Infrastructure for configuring and deploying our community JupyterHubs.
https://infrastructure.2i2c.org
BSD 3-Clause "New" or "Revised" License
105 stars 64 forks source link

[Support] dirsize-reporter lags for some dirs on nasa-cryo #4882

Closed GeorgianaElena closed 1 month ago

GeorgianaElena commented 1 month ago

The Freshdesk ticket link

https://2i2c.freshdesk.com/a/tickets/2186

Ticket request type

Something is not working

Ticket impact

🟨 Medium

Short ticket description

The Grafana dashboard of nasa-cryo that is showing the home directory size is not reporting accurate data for some users.

tsnow03 and jdmillstei should have GB of data and instead it is reported as MB of data.

(Optional) Investigation results

Maybe the pod gets killed and doesn't manage to get through all of the directories, hence the outdated data? This needs to be verified and we should consider increasing the pods' available metric.

consideRatio commented 1 month ago

I think you are spot on with:

Maybe the pod gets killed and doesn't manage to get through all of the directories, hence the outdated data?

yuvipanda commented 1 month ago

I think we should increase the memory limit / request here until it works again.

consideRatio commented 1 month ago

Pending verification of not crashing now after #4945 is merged. I think it requires several hours but not more than a day to know it works.

A confirmation can be done by looking at https://grafana.cryointhecloud.2i2c.cloud/d/688c04dba0500904/home-directory-usage-dashboard?orgId=1, where tsnow03 should have more than 10Mb of usage reported, and the shared-dirsize-metrics pod in prod shouldn't have a restart observed.

consideRatio commented 1 month ago

While it doesn't go OOM, it doesn't work either.

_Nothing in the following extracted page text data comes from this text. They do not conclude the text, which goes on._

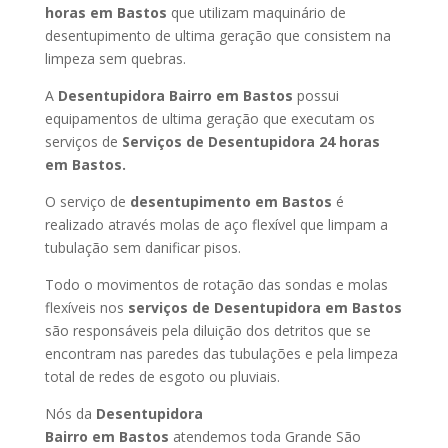
horas
em Bastos
que utilizam maquinário de
desentupimento de ultima geração que consistem na
limpeza sem quebras.
A
Desentupidora Bairro
em Bastos
possui
equipamentos de ultima geração que executam os
serviços de
Serviços de Desentupidora 24 horas
em Bastos
.
O serviço de
desentupimento
em Bastos
é
realizado através molas de aço flexível que limpam a
tubulação sem danificar pisos.
Todo o movimentos de rotação das sondas e molas
flexíveis nos
serviços de Desentupidora
em Bastos
são responsáveis pela diluição dos detritos que se
encontram nas paredes das tubulações e pela limpeza
total de redes de esgoto ou pluviais.
Nós da
Desentupidora
Bairro
em Bastos
atendemos toda Grande São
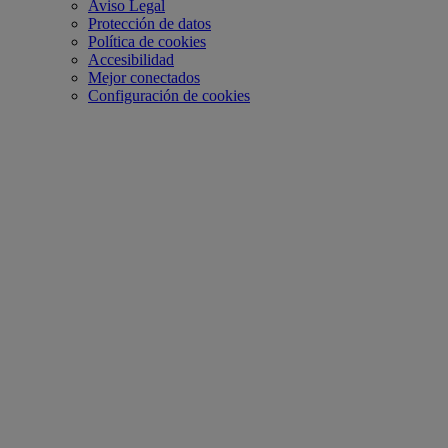
Aviso Legal
Protección de datos
Política de cookies
Accesibilidad
Mejor conectados
Configuración de cookies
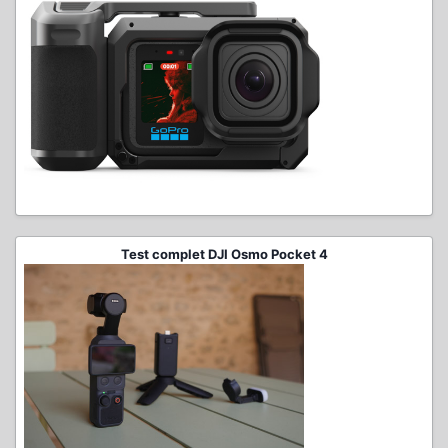
Test complet DJI Osmo Pocket 4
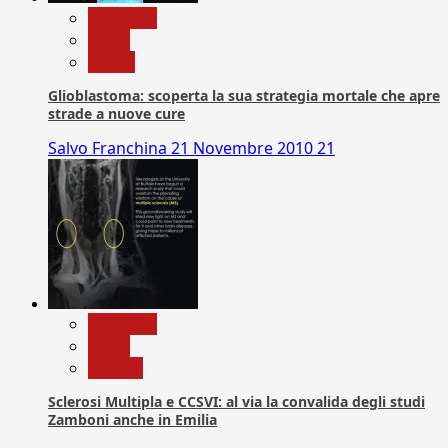
Medicina
News
Salute
Glioblastoma: scoperta la sua strategia mortale che apre
strade a nuove cure
Salvo Franchina
21 Novembre 2010
21
Medicina
News
Ricerca
Sclerosi Multipla e CCSVI: al via la convalida degli studi
Zamboni anche in Emilia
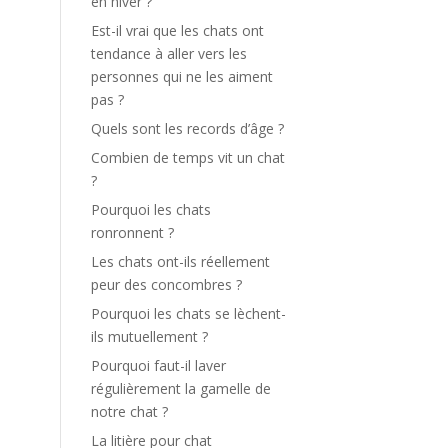
en hiver ?
Est-il vrai que les chats ont
tendance à aller vers les
personnes qui ne les aiment
pas ?
Quels sont les records d’âge ?
Combien de temps vit un chat
?
Pourquoi les chats
ronronnent ?
Les chats ont-ils réellement
peur des concombres ?
Pourquoi les chats se lèchent-
ils mutuellement ?
Pourquoi faut-il laver
régulièrement la gamelle de
notre chat ?
La litière pour chat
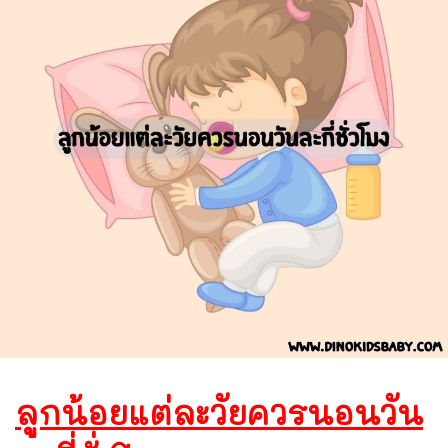
ลูกน้อยแต่ละวัยควรนอนวัน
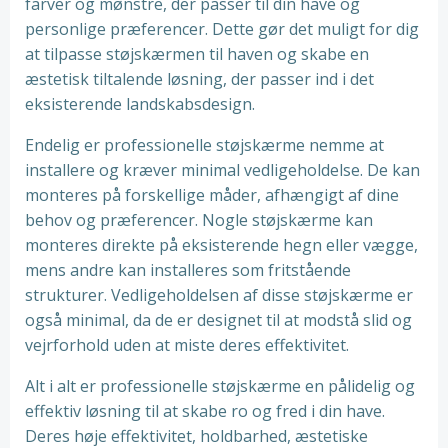
farver og mønstre, der passer til din have og
personlige præferencer. Dette gør det muligt for dig
at tilpasse støjskærmen til haven og skabe en
æstetisk tiltalende løsning, der passer ind i det
eksisterende landskabsdesign.
Endelig er professionelle støjskærme nemme at
installere og kræver minimal vedligeholdelse. De kan
monteres på forskellige måder, afhængigt af dine
behov og præferencer. Nogle støjskærme kan
monteres direkte på eksisterende hegn eller vægge,
mens andre kan installeres som fritstående
strukturer. Vedligeholdelsen af disse støjskærme er
også minimal, da de er designet til at modstå slid og
vejrforhold uden at miste deres effektivitet.
Alt i alt er professionelle støjskærme en pålidelig og
effektiv løsning til at skabe ro og fred i din have.
Deres høje effektivitet, holdbarhed, æstetiske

In nasa-cryo it seems to use more and more memory and then manages to garbage collect a bit. Here is the change after going from 256Mi limit to 512Mi limit.

Image

Here is some behavior with 512Mi limit, without k8s reporting that the container has restarted - but we can see clear memory resets of some kind.

Image

A healthy pattern seems to be like this in nasa-veda:

Image

Note how there is stability plateaus, this is when its sleeping and waiting between each cycle. This never happens for nasa-cryo that not only never completes a cycle, but never actually completes reporting of a single directory.

consideRatio commented 1 month ago

This is now reporting correctly, but it took a lot of hours - I think more than twenty hours actually.

Image

consideRatio commented 1 month ago

I responded in freshdesk as well, closing as completed.